Union and company negotiators reached a tentative agreement about 5 p.m. Tuesday, averting a strike that had been called to begin at midnight at the Northern Tier Refinery in St. Paul Park.
The deal, which must still be voted on by about 190 workers, came just in time, said Chris Riley, business agent for Teamsters Local 120. “We went to the edge of the cliff,” Riley said.
Union members voted overwhelmingly two weeks ago to authorize a strike when the labor contract expires. But, with the help of a federal mediator, the two sides reached a settlement.
Riley would not give details of the agreement, saying he wanted union members to see the proposal first. But he said leadership is recommending that the rank and file approve the deal. “It addresses safety issues, it addresses pay cuts,” he said of the tentative three-year contract.
The union, which represents refinery operators, maintenance workers and others, had said that management wanted to cut some workers’ pay, eliminate jobs and undermine seniority in a way that compromises safety. In 2006, the Teamsters struck the refinery for seven weeks, eventually reaching a settlement that included a 3.5 percent wage increase and a $1,500 ratification bonus. At the time, Marathon Oil Corp. owned the refinery, but it sold it and other assets in 2010 to two private equity funds.
They created Northern Tier Energy, a publicly traded master limited partnership based in Ridgefield, Conn. In November, the equity funds sold their interests to Western Refining, a publicly traded oil company based in El Paso, Texas. It now has a controlling stake in the Northern Tier Energy general partnership.

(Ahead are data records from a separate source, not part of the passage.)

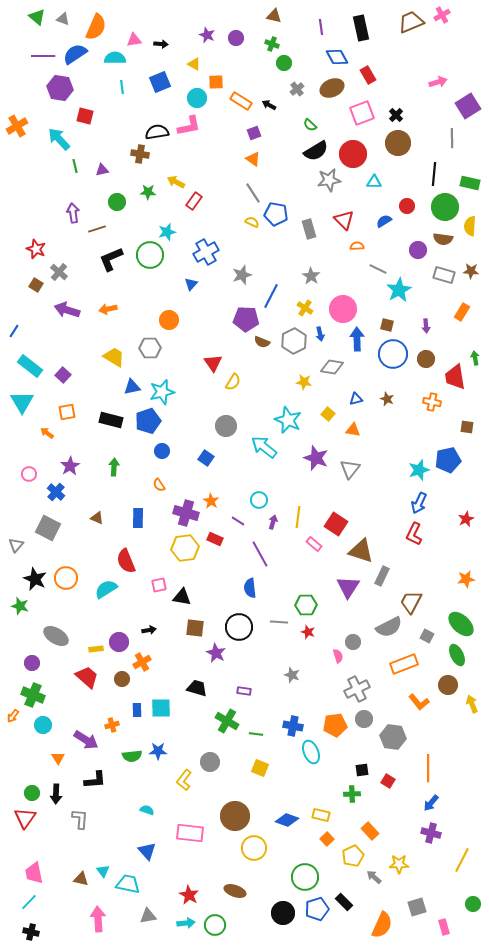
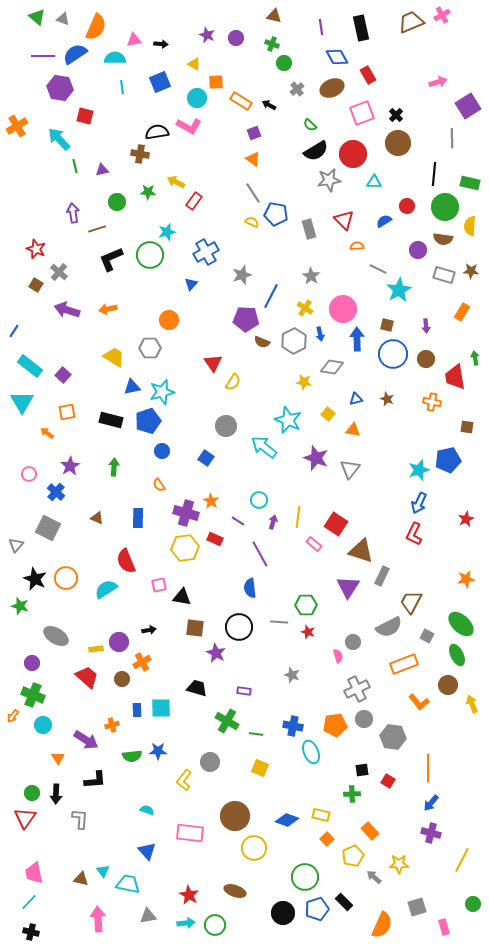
pink L-shape at (189, 126): rotated 40 degrees clockwise
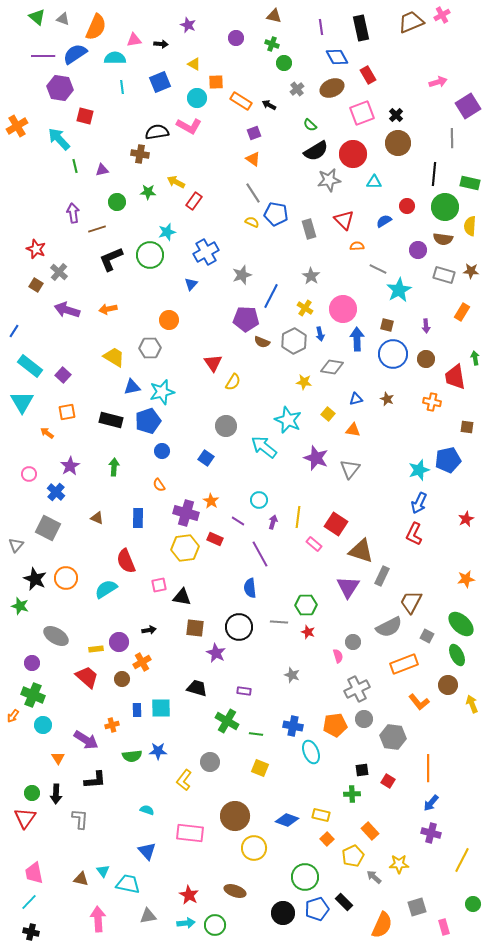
purple star at (207, 35): moved 19 px left, 10 px up
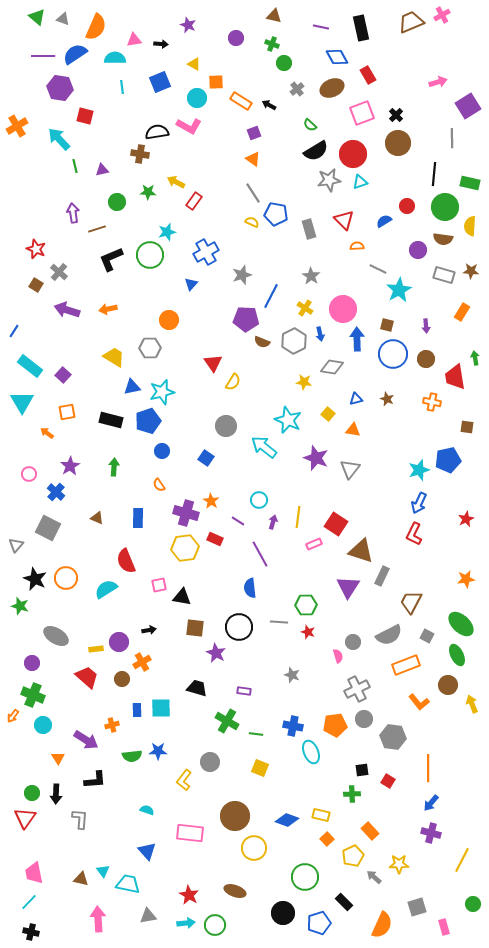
purple line at (321, 27): rotated 70 degrees counterclockwise
cyan triangle at (374, 182): moved 14 px left; rotated 21 degrees counterclockwise
pink rectangle at (314, 544): rotated 63 degrees counterclockwise
gray semicircle at (389, 627): moved 8 px down
orange rectangle at (404, 664): moved 2 px right, 1 px down
blue pentagon at (317, 909): moved 2 px right, 14 px down
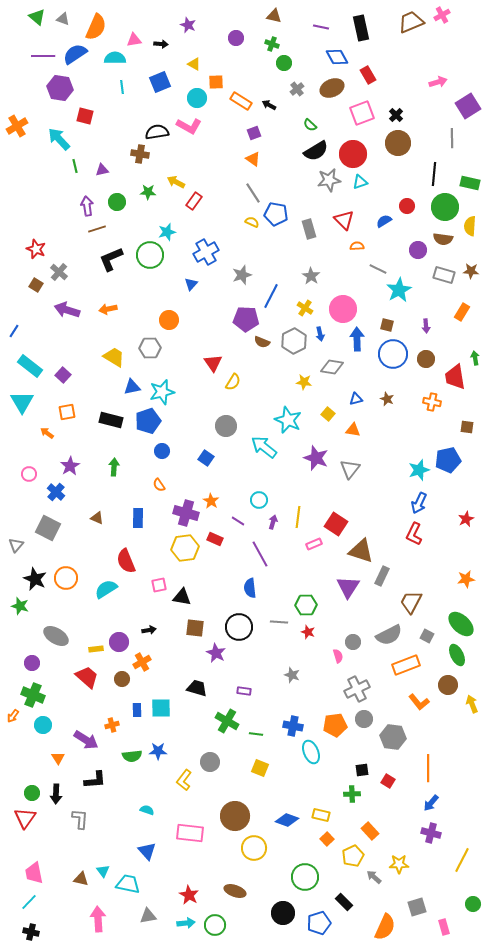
purple arrow at (73, 213): moved 14 px right, 7 px up
orange semicircle at (382, 925): moved 3 px right, 2 px down
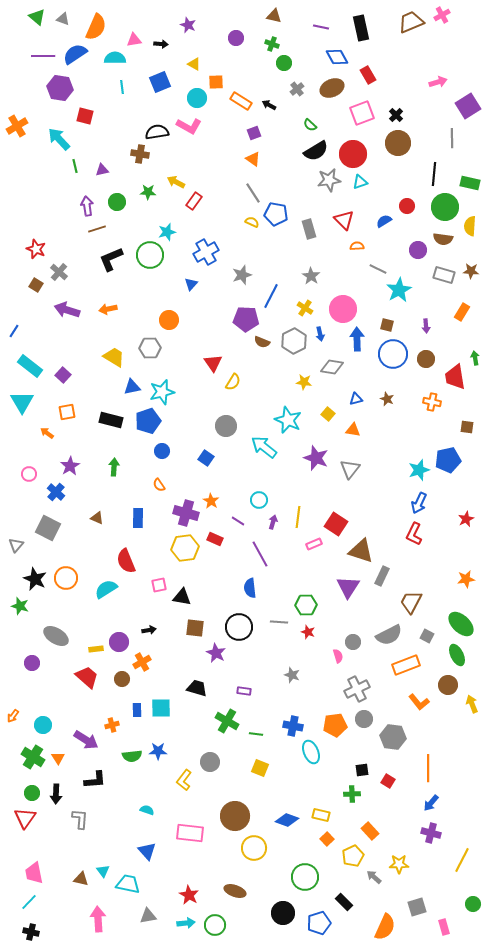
green cross at (33, 695): moved 62 px down; rotated 10 degrees clockwise
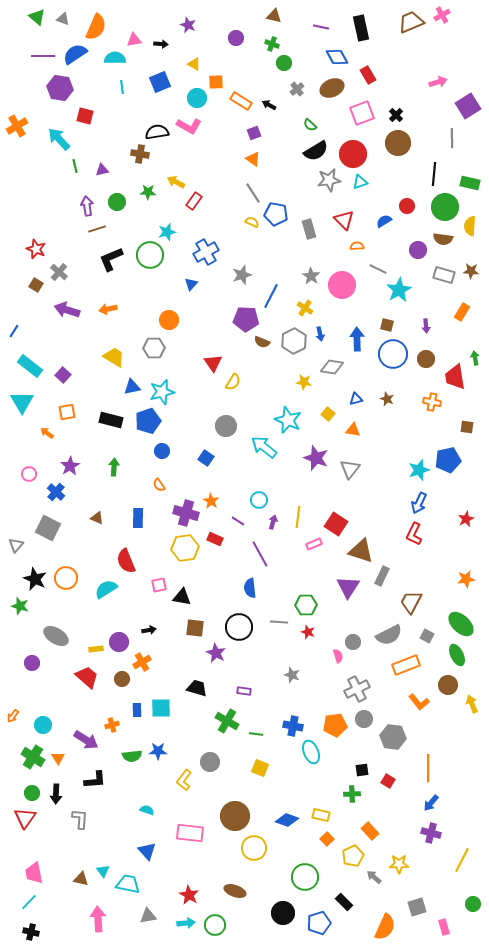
pink circle at (343, 309): moved 1 px left, 24 px up
gray hexagon at (150, 348): moved 4 px right
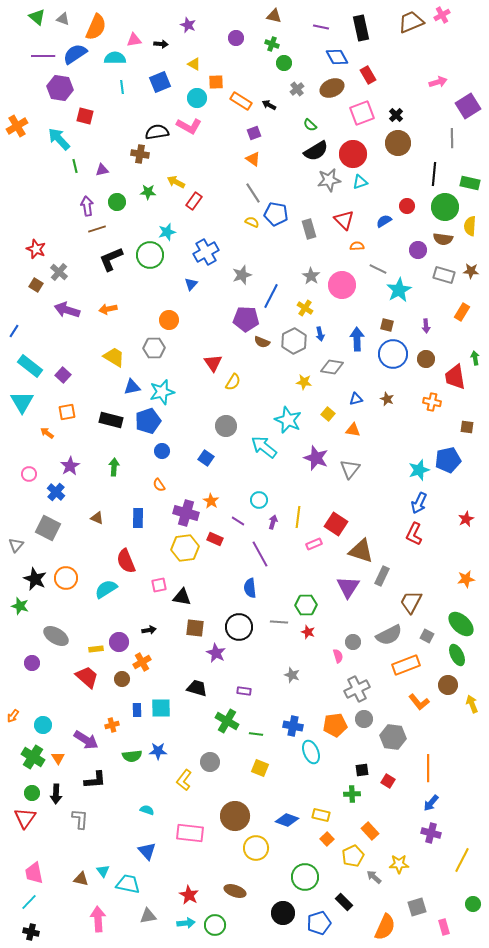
yellow circle at (254, 848): moved 2 px right
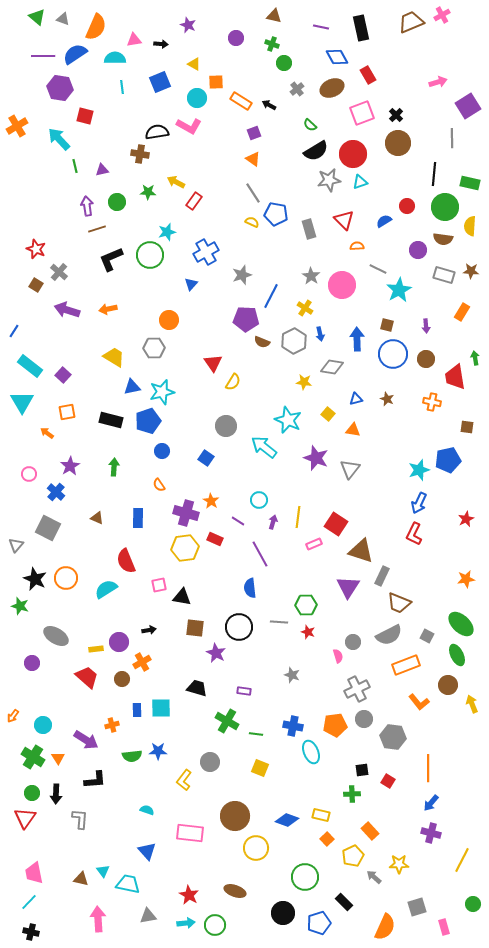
brown trapezoid at (411, 602): moved 12 px left, 1 px down; rotated 95 degrees counterclockwise
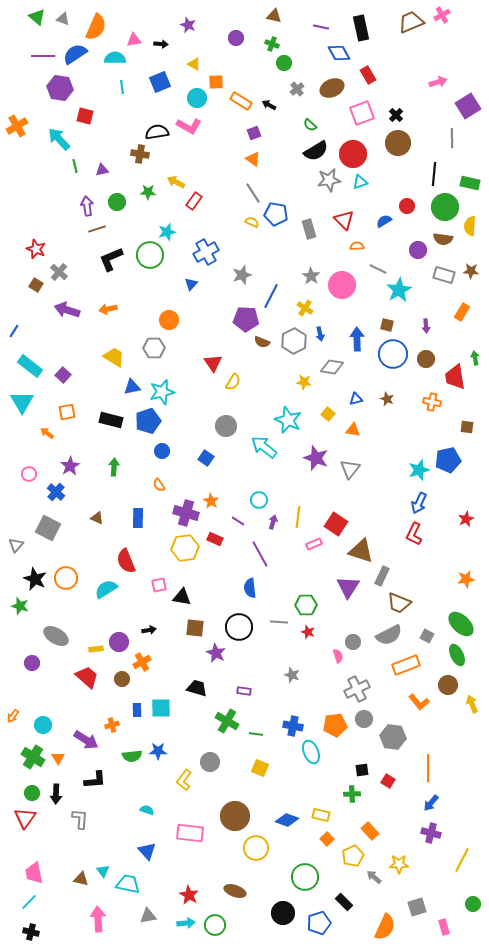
blue diamond at (337, 57): moved 2 px right, 4 px up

The company also has 163 company-operated and 74 franchise SuperAmerica stores in Minnesota and Wisconsin and owns a stake in a pipeline that delivers Canadian and North Dakota crude oil to Twin Cities refineries.
With recent upgrades, the St. Paul Park refinery can process 89,500 barrels of crude oil per day. It and Minnesota’s other, larger oil refinery, Flint Hills Resources in Rosemount, supply the bulk of the state’s motor fuel.